[Opening DATA RECORDS section]

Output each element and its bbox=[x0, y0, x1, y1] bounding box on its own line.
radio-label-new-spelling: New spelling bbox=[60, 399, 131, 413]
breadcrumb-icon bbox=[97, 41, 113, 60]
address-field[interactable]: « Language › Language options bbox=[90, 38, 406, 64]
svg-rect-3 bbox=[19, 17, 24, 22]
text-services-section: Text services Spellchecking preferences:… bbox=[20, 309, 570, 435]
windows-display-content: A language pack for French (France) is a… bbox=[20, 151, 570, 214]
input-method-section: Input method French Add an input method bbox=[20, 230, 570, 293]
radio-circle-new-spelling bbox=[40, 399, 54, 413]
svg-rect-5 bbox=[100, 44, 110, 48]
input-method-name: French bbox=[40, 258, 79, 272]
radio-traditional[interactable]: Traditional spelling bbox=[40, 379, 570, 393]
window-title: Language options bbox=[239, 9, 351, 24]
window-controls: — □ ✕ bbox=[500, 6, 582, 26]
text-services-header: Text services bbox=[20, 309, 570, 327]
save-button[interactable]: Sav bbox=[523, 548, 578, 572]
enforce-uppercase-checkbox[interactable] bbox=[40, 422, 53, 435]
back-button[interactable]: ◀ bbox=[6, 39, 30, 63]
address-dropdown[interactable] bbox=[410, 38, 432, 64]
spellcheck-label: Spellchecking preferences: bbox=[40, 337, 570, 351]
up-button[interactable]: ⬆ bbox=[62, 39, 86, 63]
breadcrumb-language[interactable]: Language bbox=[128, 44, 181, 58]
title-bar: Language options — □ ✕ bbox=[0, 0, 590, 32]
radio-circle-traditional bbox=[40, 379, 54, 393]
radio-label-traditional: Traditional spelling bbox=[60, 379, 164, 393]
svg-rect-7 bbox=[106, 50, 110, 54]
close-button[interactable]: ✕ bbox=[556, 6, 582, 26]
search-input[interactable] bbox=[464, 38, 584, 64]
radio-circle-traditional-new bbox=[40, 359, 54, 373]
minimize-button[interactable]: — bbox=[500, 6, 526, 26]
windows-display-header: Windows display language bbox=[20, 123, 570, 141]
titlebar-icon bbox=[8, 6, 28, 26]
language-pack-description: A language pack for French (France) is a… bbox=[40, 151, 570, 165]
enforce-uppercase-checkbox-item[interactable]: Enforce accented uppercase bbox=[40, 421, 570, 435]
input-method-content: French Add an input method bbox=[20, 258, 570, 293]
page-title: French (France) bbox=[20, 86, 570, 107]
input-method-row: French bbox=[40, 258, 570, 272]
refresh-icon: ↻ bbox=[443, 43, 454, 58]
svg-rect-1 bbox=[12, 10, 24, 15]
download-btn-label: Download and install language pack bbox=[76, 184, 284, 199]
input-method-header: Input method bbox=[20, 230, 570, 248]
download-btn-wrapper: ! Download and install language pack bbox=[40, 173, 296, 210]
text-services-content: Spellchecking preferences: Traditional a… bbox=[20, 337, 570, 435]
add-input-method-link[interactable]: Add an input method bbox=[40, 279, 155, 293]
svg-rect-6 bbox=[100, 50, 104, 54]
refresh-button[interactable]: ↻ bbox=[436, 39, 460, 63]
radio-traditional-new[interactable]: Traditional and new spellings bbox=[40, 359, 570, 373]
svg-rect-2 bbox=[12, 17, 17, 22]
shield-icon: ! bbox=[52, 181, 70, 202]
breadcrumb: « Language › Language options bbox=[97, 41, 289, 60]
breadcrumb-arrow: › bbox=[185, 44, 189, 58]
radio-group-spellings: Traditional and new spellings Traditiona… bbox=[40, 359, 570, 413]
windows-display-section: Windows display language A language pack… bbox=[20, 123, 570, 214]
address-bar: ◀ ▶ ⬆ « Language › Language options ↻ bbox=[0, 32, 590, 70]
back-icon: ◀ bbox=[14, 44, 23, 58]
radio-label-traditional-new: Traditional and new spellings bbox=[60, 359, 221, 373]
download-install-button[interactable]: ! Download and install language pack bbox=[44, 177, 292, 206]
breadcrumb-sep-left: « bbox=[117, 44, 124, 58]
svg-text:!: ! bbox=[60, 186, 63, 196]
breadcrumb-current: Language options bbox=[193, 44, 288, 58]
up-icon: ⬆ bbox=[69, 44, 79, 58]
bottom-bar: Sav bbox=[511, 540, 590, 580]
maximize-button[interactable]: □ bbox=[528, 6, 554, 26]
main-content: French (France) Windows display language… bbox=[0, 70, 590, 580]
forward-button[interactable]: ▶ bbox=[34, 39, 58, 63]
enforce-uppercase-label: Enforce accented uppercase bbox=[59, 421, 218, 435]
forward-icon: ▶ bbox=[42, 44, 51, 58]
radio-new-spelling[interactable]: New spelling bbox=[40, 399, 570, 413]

[Closing DATA RECORDS section]
[Opening DATA RECORDS section]

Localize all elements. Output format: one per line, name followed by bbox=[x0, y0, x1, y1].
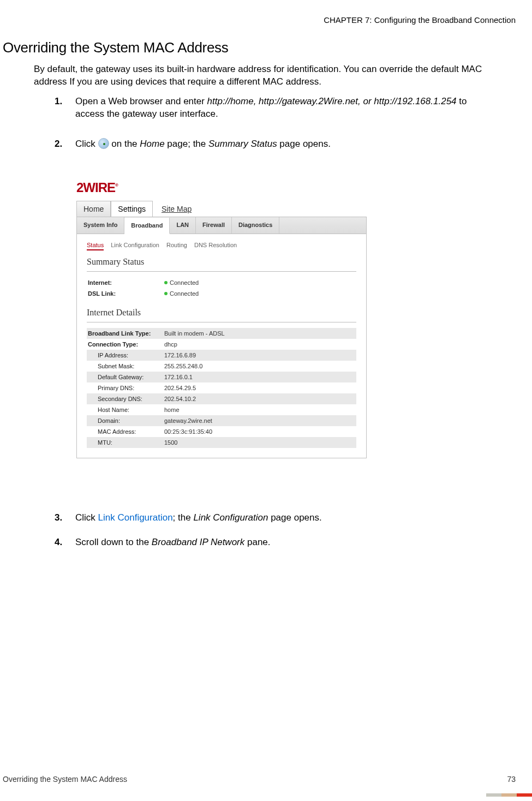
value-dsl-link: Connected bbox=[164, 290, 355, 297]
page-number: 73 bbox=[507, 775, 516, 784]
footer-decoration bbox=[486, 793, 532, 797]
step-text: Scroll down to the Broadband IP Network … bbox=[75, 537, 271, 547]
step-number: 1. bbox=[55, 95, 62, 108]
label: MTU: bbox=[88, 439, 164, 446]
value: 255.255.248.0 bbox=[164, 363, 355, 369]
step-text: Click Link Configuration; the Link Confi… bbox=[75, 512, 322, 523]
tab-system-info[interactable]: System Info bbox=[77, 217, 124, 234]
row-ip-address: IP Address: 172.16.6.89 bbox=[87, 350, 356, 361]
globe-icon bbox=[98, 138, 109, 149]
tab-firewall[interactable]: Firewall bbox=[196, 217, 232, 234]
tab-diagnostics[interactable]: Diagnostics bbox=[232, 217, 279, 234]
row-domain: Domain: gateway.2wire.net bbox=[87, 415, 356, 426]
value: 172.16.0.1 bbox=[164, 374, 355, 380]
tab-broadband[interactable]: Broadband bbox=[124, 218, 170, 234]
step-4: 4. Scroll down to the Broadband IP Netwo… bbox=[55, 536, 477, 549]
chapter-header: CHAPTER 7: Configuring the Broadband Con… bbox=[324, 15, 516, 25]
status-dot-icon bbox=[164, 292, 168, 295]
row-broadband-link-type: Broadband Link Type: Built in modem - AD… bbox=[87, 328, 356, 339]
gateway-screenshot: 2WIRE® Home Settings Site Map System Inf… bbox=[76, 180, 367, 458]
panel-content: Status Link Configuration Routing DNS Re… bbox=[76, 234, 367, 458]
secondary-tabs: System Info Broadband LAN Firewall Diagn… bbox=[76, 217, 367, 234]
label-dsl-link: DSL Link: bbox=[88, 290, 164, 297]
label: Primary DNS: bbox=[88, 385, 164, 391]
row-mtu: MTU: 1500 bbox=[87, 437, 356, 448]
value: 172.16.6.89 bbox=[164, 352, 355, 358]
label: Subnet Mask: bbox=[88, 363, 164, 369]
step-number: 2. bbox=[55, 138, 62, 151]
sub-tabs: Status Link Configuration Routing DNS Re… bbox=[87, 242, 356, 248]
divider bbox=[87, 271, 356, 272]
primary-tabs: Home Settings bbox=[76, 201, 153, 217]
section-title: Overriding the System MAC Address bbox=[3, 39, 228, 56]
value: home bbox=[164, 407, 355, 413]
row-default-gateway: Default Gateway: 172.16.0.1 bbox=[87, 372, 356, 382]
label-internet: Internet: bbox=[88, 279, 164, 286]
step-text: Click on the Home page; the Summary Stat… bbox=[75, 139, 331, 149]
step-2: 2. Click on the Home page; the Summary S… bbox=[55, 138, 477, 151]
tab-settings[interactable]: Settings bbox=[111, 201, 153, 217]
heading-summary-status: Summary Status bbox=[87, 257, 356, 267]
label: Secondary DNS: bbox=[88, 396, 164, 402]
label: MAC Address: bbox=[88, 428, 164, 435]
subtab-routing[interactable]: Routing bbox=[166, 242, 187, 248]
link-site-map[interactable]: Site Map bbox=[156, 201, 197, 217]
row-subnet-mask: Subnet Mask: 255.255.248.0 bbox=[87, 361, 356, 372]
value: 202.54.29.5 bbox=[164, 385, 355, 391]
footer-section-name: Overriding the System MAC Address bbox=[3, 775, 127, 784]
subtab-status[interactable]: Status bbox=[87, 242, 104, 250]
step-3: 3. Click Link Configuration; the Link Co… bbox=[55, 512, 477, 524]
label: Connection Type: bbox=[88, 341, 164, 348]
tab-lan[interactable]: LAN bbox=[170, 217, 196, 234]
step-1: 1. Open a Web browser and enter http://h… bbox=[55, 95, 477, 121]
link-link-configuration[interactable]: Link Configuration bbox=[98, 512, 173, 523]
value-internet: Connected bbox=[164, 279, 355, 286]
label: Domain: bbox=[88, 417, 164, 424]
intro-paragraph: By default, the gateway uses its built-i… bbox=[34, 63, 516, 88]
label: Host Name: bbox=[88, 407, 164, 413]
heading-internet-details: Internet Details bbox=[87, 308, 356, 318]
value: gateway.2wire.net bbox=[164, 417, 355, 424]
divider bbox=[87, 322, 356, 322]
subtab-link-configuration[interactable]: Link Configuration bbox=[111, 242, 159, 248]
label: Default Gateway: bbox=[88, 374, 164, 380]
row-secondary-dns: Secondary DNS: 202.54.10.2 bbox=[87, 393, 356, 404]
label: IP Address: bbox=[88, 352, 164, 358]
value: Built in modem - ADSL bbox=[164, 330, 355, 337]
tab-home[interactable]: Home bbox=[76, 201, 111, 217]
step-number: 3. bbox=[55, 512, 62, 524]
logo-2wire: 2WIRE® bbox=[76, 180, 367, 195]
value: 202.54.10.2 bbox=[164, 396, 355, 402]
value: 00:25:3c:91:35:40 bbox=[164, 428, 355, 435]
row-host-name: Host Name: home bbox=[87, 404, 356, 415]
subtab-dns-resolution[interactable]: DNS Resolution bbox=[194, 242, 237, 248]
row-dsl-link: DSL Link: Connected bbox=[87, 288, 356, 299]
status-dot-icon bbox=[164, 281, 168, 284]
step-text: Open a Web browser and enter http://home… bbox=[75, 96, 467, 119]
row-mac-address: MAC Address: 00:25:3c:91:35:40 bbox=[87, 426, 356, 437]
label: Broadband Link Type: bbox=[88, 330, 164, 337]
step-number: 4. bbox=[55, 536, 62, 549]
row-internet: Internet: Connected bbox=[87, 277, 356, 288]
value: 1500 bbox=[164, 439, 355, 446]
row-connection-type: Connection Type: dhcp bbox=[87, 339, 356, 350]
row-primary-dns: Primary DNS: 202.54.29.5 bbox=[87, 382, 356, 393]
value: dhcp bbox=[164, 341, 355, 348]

[Closing DATA RECORDS section]

TRY IT
Please find each line in the records above that holds the word "Connection", and copy it.

TASK SOLUTION
label: Connection Type: bbox=[88, 341, 164, 348]
row-connection-type: Connection Type: dhcp bbox=[87, 339, 356, 350]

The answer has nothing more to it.